Donald Trump atacou um repórter do New York Times, a ponto de acusá-lo de “traição”, quando o correspondente lhe fez uma pergunta no Força Aérea Um na sexta-feira sobre a perspectiva de retomar os bombardeios no O Irã foi.
Na viagem de regresso do presidente da China, David SangerCasa Branca e correspondente de segurança nacional do Times, perguntou a Trump: “Qual seria a utilidade de repetir o bombardeamento? Fizeram-no durante 38 dias e não conseguiram as mudanças políticas no Irão”.
Trump respondeu: “Consegui uma vitória militar total. Mas as notícias falsas, caras como você, escrevem incorretamente. Você é um cara falso. Tivemos uma vitória militar total. Nocauteamos toda a sua marinha, nocauteamos toda a sua força aérea, nocauteamos todo o seu armamento antiaéreo, nocauteamos todos os seus radares, nocauteamos todos os seus líderes, número um, e então nocauteamos todos os seus líderes na segunda divisão, e nocauteamos vários de seus líderes no terceira divisão, e eles estão muito confusos. Tivemos uma vitória total, exceto por pessoas como você que não escrevem a verdade. Na verdade, acho que é meio traiçoeiro o que você escreve, mas você e. o New York Times e a CNN, eu diria, são as piores.”

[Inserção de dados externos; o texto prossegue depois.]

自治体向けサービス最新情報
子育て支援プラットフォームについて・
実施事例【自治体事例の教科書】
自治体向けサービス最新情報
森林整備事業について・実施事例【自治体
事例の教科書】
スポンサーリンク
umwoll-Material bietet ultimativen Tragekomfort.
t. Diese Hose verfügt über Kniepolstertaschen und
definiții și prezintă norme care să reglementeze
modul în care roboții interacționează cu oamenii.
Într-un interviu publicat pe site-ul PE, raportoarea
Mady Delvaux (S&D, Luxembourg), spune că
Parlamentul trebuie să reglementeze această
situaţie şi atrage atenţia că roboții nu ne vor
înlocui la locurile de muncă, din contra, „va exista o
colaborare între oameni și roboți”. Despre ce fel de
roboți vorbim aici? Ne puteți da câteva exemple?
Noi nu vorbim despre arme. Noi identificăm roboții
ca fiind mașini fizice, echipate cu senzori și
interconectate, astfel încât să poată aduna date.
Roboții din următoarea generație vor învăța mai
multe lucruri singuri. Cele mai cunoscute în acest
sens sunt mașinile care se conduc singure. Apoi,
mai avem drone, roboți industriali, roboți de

Trump acrescentou: “Você deveria ter vergonha. Na verdade, acho que é traição quando você escreve, tipo, ‘Eles estão indo bem militarmente’, e eles não têm marinha, nem força aérea, nem anti-nada.”

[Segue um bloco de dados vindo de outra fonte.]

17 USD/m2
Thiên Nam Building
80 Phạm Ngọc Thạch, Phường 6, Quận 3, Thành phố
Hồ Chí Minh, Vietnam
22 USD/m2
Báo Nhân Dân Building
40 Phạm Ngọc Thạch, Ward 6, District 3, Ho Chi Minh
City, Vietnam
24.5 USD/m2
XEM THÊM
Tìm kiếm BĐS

No início deste mês, Trump disse num evento na Florida que considerava “traiçoeiro” que as pessoas falassem que os EUA não venceram a guerra no Irão. No início desta semana, ele publicou no Truth Social que era “traição virtual” quando “notícias falsas” relatam “que o inimigo iraniano está bem, militarmente, contra nós”.
Sanger não respondeu durante o ataque de Trump contra ele, embora estivesse a poucos centímetros de distância enquanto o presidente se reunia com repórteres no avião presidencial. Um porta-voz do New York Times não retornou imediatamente um pedido de comentário.

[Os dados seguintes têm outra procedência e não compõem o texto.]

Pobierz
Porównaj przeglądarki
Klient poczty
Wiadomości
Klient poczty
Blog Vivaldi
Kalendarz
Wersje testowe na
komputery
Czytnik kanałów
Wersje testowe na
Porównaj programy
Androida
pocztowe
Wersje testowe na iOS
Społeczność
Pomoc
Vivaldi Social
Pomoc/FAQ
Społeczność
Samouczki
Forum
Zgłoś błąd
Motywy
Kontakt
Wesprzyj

Em uma análise de notícias em 5 de maio, Sanger escreveu que, embora a Marinha iraniana tenha sido exterminada, isso foi apenas uma parte dos objetivos que Trump delineou quando lançou a guerra em 28 de fevereiro. Sanger escreveu: “Até agora, o estoque nuclear do Irã não foi tocado e não há acordo, pelo menos ainda, para enviá-lo para fora do país ou para diluí-lo de modo que não possa ser facilmente usado para fabricar armas. Embora as estimativas de inteligência sejam diferentes, as avaliações dos EUA sugerem que mais da metade dos mísseis do Irã e os lançadores sobreviveram. É muito cedo para falar sobre o apoio dos grupos proxy, que foram destruídos pelos ataques israelenses.”
No início desta semana, o Times informou que as agências de inteligência dos EUA reuniram avaliações confidenciais de que “o Irão recuperou o acesso à maioria dos seus locais de mísseis, lançadores e instalações subterrâneas”. A história foi assinada por Adam Entous, Maggie Haberman e Jonathan Swan.